Prognostic Utility of Immediate Memory and Delayed Recall Assessments for Adolescent Concussion

Clin J Sport Med. 2025 Jun 26. doi: 10.1097/JSM.0000000000001379. Online ahead of print.

Abstract

Objective: To evaluate the prognostic utility of 10-word immediate memory and delayed recall assessments at an initial post-concussion evaluation for predicting persisting post-concussion symptom (PPCS) development.

Design: Retrospective cohort study.

Participants: Adolescents (N = 160) seen for concussion at a sports medicine center between June 2018 and November 2019.

Independent variables: We categorized participants based on their symptom recovery time, as PPCS (symptoms >28 days) and no PPCS (symptoms ≤28 days).

Main outcomes: Patients completed 10-word immediate memory and delayed recall assessments at the time of their initial evaluation. We grouped patients based on timing of their initial visit: 1 to 7 days post-concussion versus 8 to 21 days post-concussion and calculated their symptom duration (time from injury until symptom resolution).

Results: For patients seen 1 to 7 days post-concussion (N = 69; 14.4 ± 2.4 years; 41% female), those who developed PPCS (N = 19, 28%) had significantly worse immediate memory (6.2 ± 1.8 vs 7.2 ± 1.7 words correct; P = 0.04; Cohen d = 0.55) and delayed recall (3.6 ± 1.8 vs 5.5 ± 2.2 words correct; P = 0.002; Cohen d = 0.87) performance compared with those who did not develop PPCS. For patients seen 8 to 21 days post-concussion (N = 91; 14.1 ± 2.6 years; 53% female), there were no significant differences between those who developed PPCS (N = 45, 49%) and did not on immediate memory (7.2 ± 1.7 vs 6.7 ± 2.1 words correct; P = 0.21; Cohen d = 0.26) or delayed recall (5.2 ± 2.3 vs 5.4 ± 2.1 words correct; P = 0.61; Cohen d = 0.11) performance.
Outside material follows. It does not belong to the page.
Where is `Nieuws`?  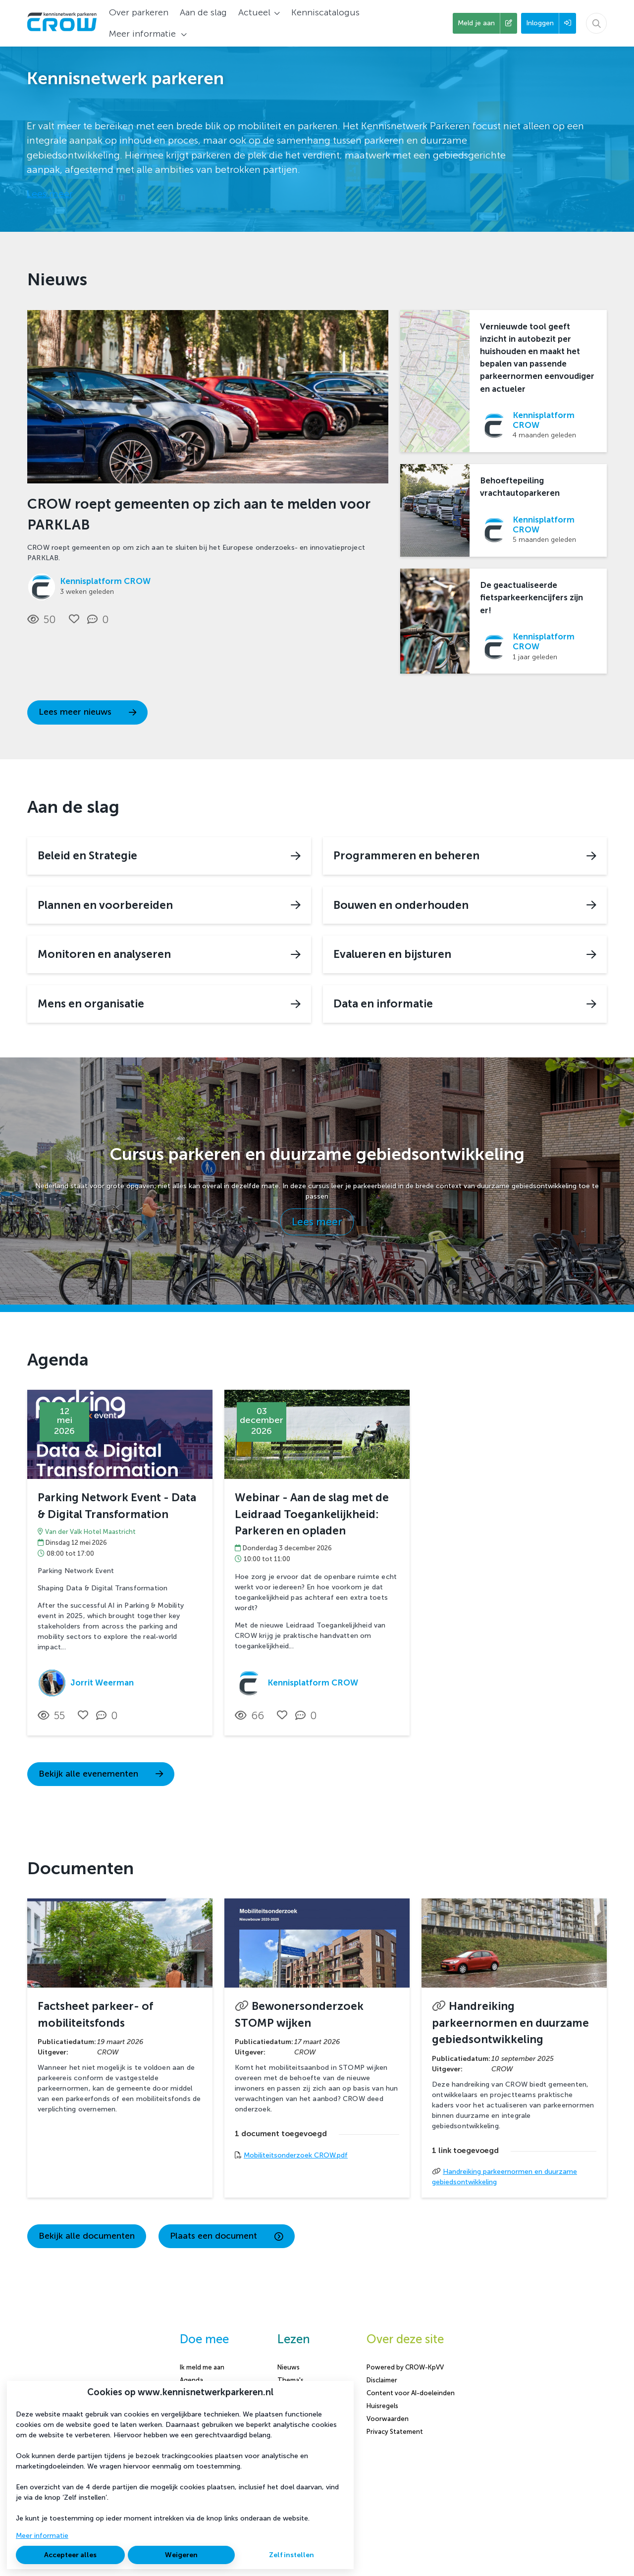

Conclusions: The 10-word immediate memory and delayed recall assessments have prognostic utility for PPCS when administered within the first week post-concussion and may help clinicians identify those at greatest risk of developing PPCS.

Keywords: SCAT6; SCOAT6; adolescent; assessment; cognition; memory; mild traumatic brain injury.